Look through the entries below for the string "село", and copy each line where it is found.

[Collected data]
--- START ---
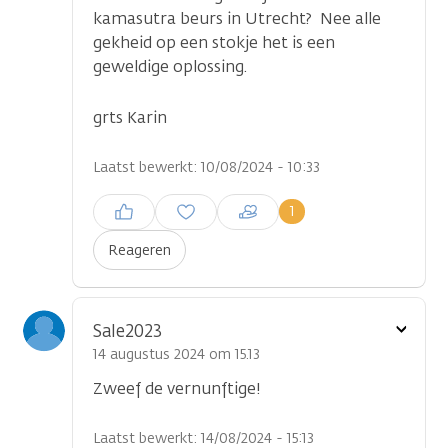
kamasutra beurs in Utrecht? Nee alle
gekheid op een stokje het is een
geweldige oplossing.
grts Karin
Laatst bewerkt: 10/08/2024 - 10:33
Inloggen om een reactie te
1
plaatsen
Reageren
Toon
Sale2023
optie
14 augustus 2024 om 15.13
Zweef de vernunftige!
Laatst bewerkt: 14/08/2024 - 15:13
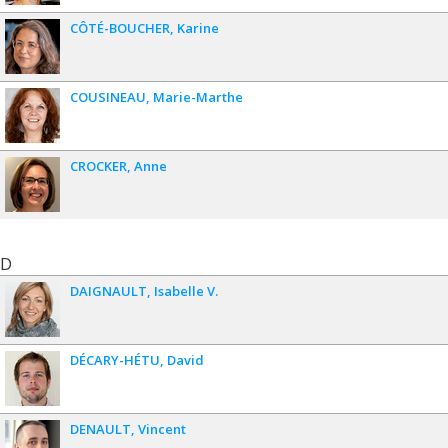
CÔTÉ-BOUCHER
Karine
COUSINEAU
Marie-Marthe
CROCKER
Anne
D
DAIGNAULT
Isabelle V.
DÉCARY-HÉTU
David
DENAULT
Vincent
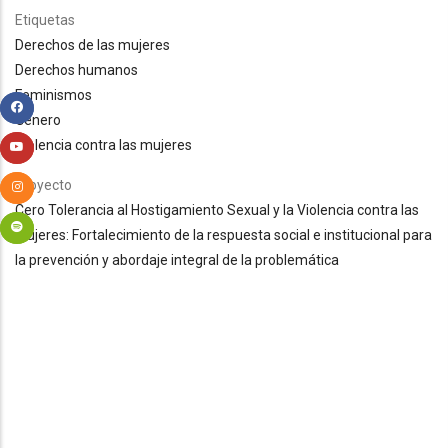
Etiquetas
Derechos de las mujeres
Derechos humanos
Feminismos
Género
Violencia contra las mujeres
Proyecto
Cero Tolerancia al Hostigamiento Sexual y la Violencia contra las
Mujeres: Fortalecimiento de la respuesta social e institucional para
la prevención y abordaje integral de la problemática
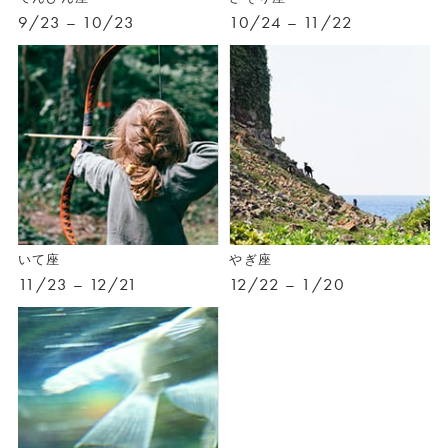
9/23 – 10/23
10/24 – 11/22
いて座
やぎ座
11/23 – 12/21
12/22 – 1/20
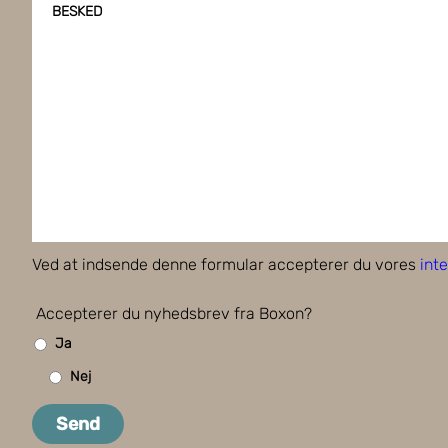
BESKED
Ved at indsende denne formular accepterer du vores
inte
Accepterer du nyhedsbrev fra Boxon?
Ja
Nej
Send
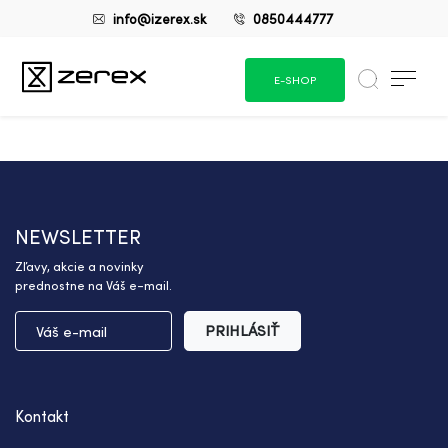
info@izerex.sk
0850444777
E-SHOP
NEWSLETTER
Zľavy, akcie a novinky
prednostne na Váš e-mail.
PRIHLÁSIŤ
Kontakt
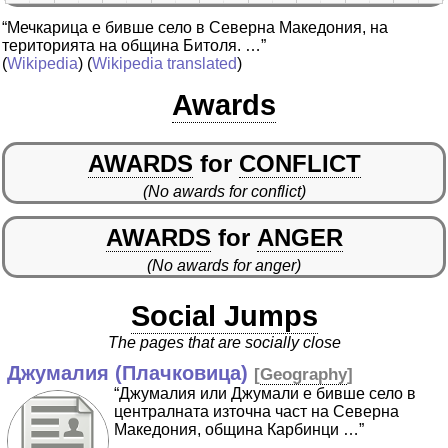
“Мечкарица е бивше село в Северна Македония, на
територията на община Битоля. …”
(
Wikipedia
) (
Wikipedia translated
)
Awards
AWARDS
for
CONFLICT
(No awards for conflict)
AWARDS
for
ANGER
(No awards for anger)
Social Jumps
The pages that are socially close
Джумалия (Плачковица)
[
Geography
]
“Джумалия или Джумали е бивше село в
централната източна част на Северна
Македония, община Карбинци …”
--- END ---
▶ Completed exercise
“Мечкарица е бивше село в Северна Македония, на
“Джумалия или Джумали е бивше село в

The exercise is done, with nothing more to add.